Last year, GCRTA staff visited the Siemens Mobility plant in Sacramento to check on the manufacturing progress of the trains the authority ordered. Next week, GCRTA staff will return to the plant to make a final review of the work before the first trains are scheduled to be delivered in June (GCRTA).
Its early-1980s Breda-built light-rail trains operating on the Blue and Green lines will be replaced by the new Siemens trains starting in August 2028. But the slightly newer Tokyu cars operating on the Red Line were determined to be decaying more quickly and thus will be replaced first.
“This is a significant investment for our community,” said GCRTA Trustee Shanelle Smith Whigham. “This is an opportunity to leverage this new investment to excite people to take more transit.”
Later this year, GCRTA will bid out more extensive repairs and modifications to the Superior, Cedar-University, West Boulevard and West Park stations. Tereba said those station platforms are in worse condition.
Also today, a GCRTA board committee recommended to the full board approval of a $9.5 million contract to Standard Contracting & Engineering Inc. to modify GCRTA’s Central Rail Maintenance Facility on Grand Avenue in Cleveland for the new railcars.
The facility has repair pits below the tracks because GCRTA’s Tokyu and Breda railcars have their air conditioning, power control units and other equipment below the floors of both types of trains. On the new railcars, the same equipment is placed on the roof.

Trackside platforms at all Red Line stations will have to be widened to reduce the gap between the platform’s edge and the doorways on the Greater Cleveland Regional Transit Authority’s new, narrower trains.
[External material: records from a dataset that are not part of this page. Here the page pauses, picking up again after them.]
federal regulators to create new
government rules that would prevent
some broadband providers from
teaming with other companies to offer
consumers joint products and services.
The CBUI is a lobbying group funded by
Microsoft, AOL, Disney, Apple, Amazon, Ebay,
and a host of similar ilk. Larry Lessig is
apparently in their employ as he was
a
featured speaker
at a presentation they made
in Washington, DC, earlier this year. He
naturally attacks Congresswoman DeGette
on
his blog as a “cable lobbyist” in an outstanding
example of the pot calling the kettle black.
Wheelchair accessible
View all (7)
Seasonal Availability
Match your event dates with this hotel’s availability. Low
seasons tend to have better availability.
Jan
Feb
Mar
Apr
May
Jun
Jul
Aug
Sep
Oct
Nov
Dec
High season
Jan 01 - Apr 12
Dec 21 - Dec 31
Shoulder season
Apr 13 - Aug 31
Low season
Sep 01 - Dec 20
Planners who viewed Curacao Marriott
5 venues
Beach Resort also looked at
The new trains will also be longer so some stations, like Brookpark shown here, will need to have their platforms lengthened (Tom Horsman).
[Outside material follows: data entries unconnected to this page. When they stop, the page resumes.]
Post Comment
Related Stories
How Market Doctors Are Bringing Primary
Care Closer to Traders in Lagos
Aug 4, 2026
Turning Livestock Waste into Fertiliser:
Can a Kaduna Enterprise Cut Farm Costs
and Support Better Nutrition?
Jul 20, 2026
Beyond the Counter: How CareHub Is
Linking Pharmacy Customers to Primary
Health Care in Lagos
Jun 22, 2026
So next to three shop tracks, Standard would construct four new service balconies, six new overhead monorail cranes and auxiliary power supplies to support railcar diagnostics when the overhead electric wire is off.
Additionally, a railcar-related change order was recommended to the design of the East 79th Blue-Green Line station whose reconstruction began in May 2025 by R.L. Hill/Platform Contracting Joint Venture. It has two platforms and two so-called “mini-high” platforms.
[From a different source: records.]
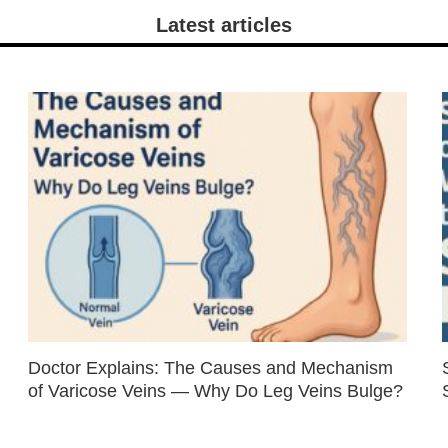
Latest articles
Doctor Explains: The Causes and Mechanism
of Varicose Veins — Why Do Leg Veins Bulge?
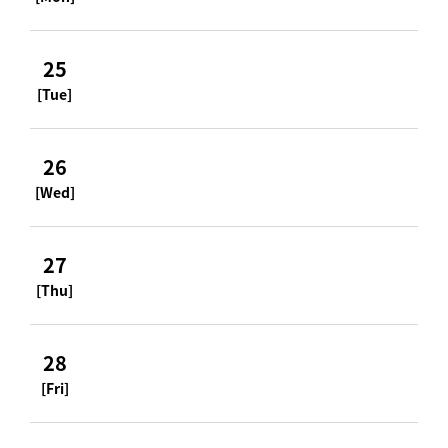
25
[Tue]
26
[Wed]
27
[Thu]
28
[Fri]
The locations of its mini-high platforms need to be moved because GCRTA wants disabled patrons to board at the front of trains where the operator is. Mini-high platforms allow disabled patrons who can’t climb the train’s steps to access the train from a low-level platform.
The new railcars can be coupled together and operated by only one employee. Currently, when a second railcar is used on the Blue and Green lines, a second employee is needed to staff it, open the doors and collect fares.
This and a previous change order will push the cost of the $10.5 million East 79th Blue-Green lines station replacement project to just over $11 million and extend its projected August 2026 completion by about one month.